May 29, 2017 feature
Understanding how slow predators catch faster prey could improve drone tactics
(Phys.org)—Since a gazelle can run faster than a lion, how do lions ever catch gazelles? A new model of predator-prey interaction shows how groups of predators use collective chasing strategies, such as cornering and circling, to pursue and capture faster prey. Without this tactical collaboration, the predators would have no chance of catching these prey.
The results are not only relevant for understanding wildlife, but also have potential applications for drone-flying strategies and in the entertainment industry.
The researchers, Milán Janosov, Csaba Virágh, Gábor Vásárhelyi, and Tamás Vicsek at the MTA-ELTE Statistical and Biological Physics Research Group, Hungary, have published their paper on their new model of collective chasing strategies in a recent issue of the New Journal of Physics.
"After many previous efforts, we managed to give a simple, yet surprisingly life-like explanation of how predator animals can form successful hunting packs, and by that drastically enhance their chances of being successful on a hunt," Janosov told Phys.org. "This is particularly interesting because we managed to model these exceptionally complex systems—the hunting groups of large carnivores—in a simulation resembling realistic features of animal pursuits, such as encircling, optimal group size, and finite space, only by using a set of compact rules formulated as force-like interactions in physics."
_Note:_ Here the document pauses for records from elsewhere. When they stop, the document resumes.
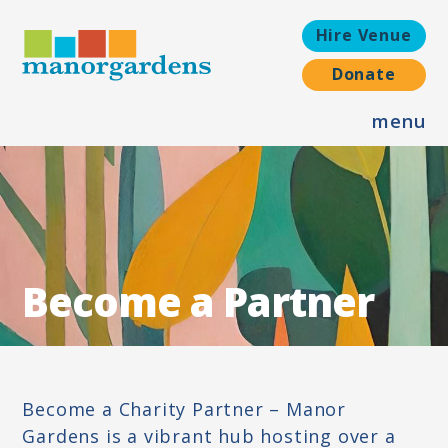
Hire Venue
Donate
menu
ABOUT US
OUR VISION, MISSION AND VALUES
OUR HISTORY
WORK WITH US
Become a Partner
OUR TEAM
WHAT WE DO
WELLBEING SERVICES
Become a Charity Partner – Manor
Gardens is a vibrant hub hosting over a
ADVOCACY SERVICES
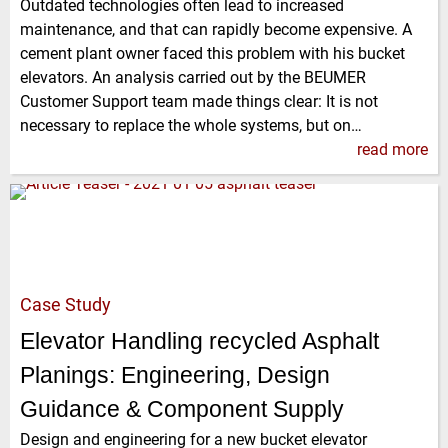
Outdated technologies often lead to increased
maintenance, and that can rapidly become expensive. A
cement plant owner faced this problem with his bucket
elevators. An analysis carried out by the BEUMER
Customer Support team made things clear: It is not
necessary to replace the whole systems, but on…
read more
Case Study
Elevator Handling recycled Asphalt
Planings: Engineering, Design
Guidance & Component Supply
Design and engineering for a new bucket elevator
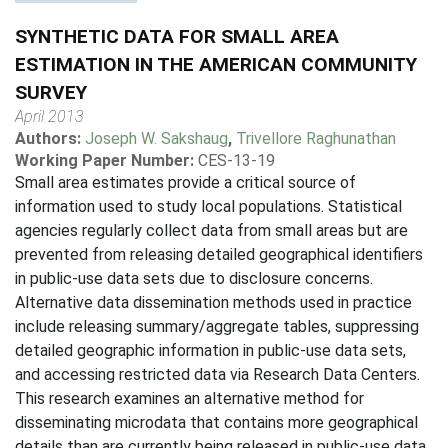
SYNTHETIC DATA FOR SMALL AREA
ESTIMATION IN THE AMERICAN COMMUNITY
SURVEY
April 2013
Authors:
Joseph W. Sakshaug
,
Trivellore Raghunathan
Working Paper Number:
CES-13-19
Small area estimates provide a critical source of
information used to study local populations. Statistical
agencies regularly collect data from small areas but are
prevented from releasing detailed geographical identifiers
in public-use data sets due to disclosure concerns.
Alternative data dissemination methods used in practice
include releasing summary/aggregate tables, suppressing
detailed geographic information in public-use data sets,
and accessing restricted data via Research Data Centers.
This research examines an alternative method for
disseminating microdata that contains more geographical
details than are currently being released in public-use data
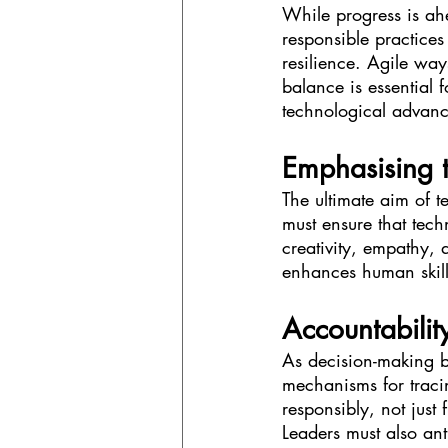
While progress is ah
responsible practices 
resilience. Agile way
balance is essential 
technological advan
Emphasising 
The ultimate aim of 
must ensure that tec
creativity, empathy,
enhances human skill
Accountabilit
As decision-making 
mechanisms for traci
responsibly, not just
Leaders must also an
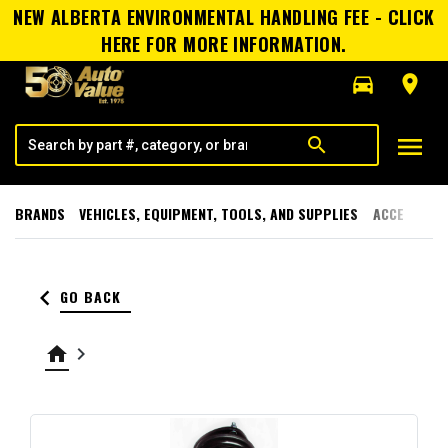
NEW ALBERTA ENVIRONMENTAL HANDLING FEE - CLICK
HERE FOR MORE INFORMATION.
directions_car
room
menu
search
BRANDS
VEHICLES, EQUIPMENT, TOOLS, AND SUPPLIES
ACCESSORI
keyboard_arrow_left
GO BACK
home
keyboard_arrow_right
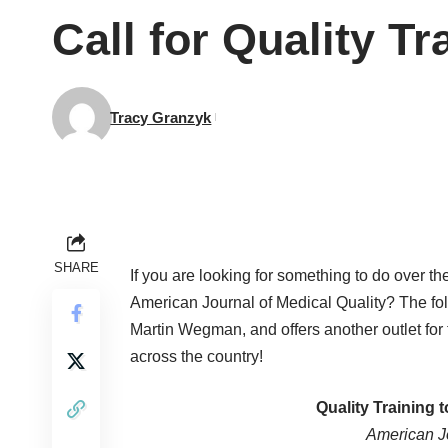
Call for Quality T
Tracy Granzyk
SHARE
If you are looking for something to do over t
American Journal of Medical Quality? The fol
Martin Wegman, and offers another outlet for
across the country!
Quality Training 
American Jo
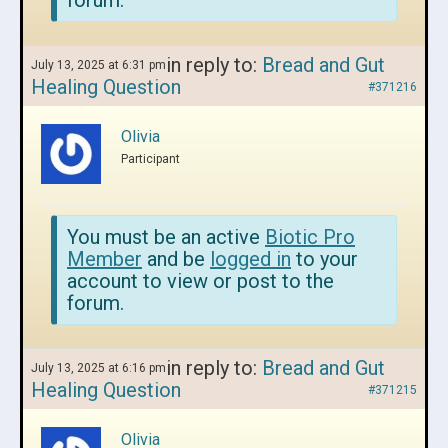
forum.
in reply to:
Bread and Gut
July 13, 2025 at 6:31 pm
Healing Question
#371216
Olivia
Participant
You must be an active
Biotic Pro
Member
and be
logged in
to your
account to view or post to the
forum.
in reply to:
Bread and Gut
July 13, 2025 at 6:16 pm
Healing Question
#371215
Olivia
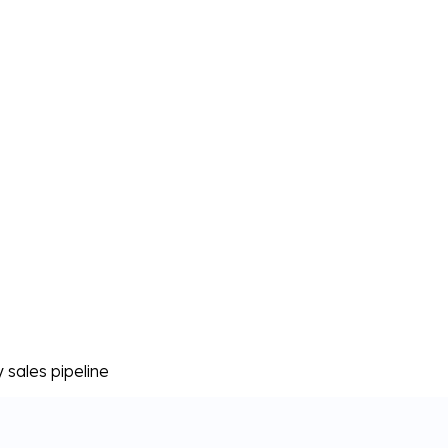
sales pipeline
Although there are other models that describe predator-prey interactions, the new model is different because of the large number of factors it accounts for, such as the prey's panic threshold, the predator's ability to predict the prey's future position, and the interaction between multiple predators, within closed boundaries with realistic measures. All of these parameters contribute to making a more realistic model that accurately describes behaviors observed in nature by groups of predators such as lions, wolves, and coyotes.
By running simulations and measuring the effectiveness of different combinations of parameter values, the researchers determined the optimal combinations that resulted in the most successful group chasing strategies. Among their results, they found that just one or two predators can never catch a faster prey, and that groups of three or more succeed only with certain collaborative strategies.
The model revealed that three predators forms an optimal group when chasing in two dimensions (such as on land) in a confined space. In three dimensions (such as in the air or under water), chasing becomes more challenging, and groups of five are optimal. These group sizes are comparable to those observed in nature. Somewhat surprisingly, the researchers also found that an odd number of chasers does better than an even number, which is due to geometrical reasons: with an even number, it's more likely that a gap remains between predators that allows the prey to escape.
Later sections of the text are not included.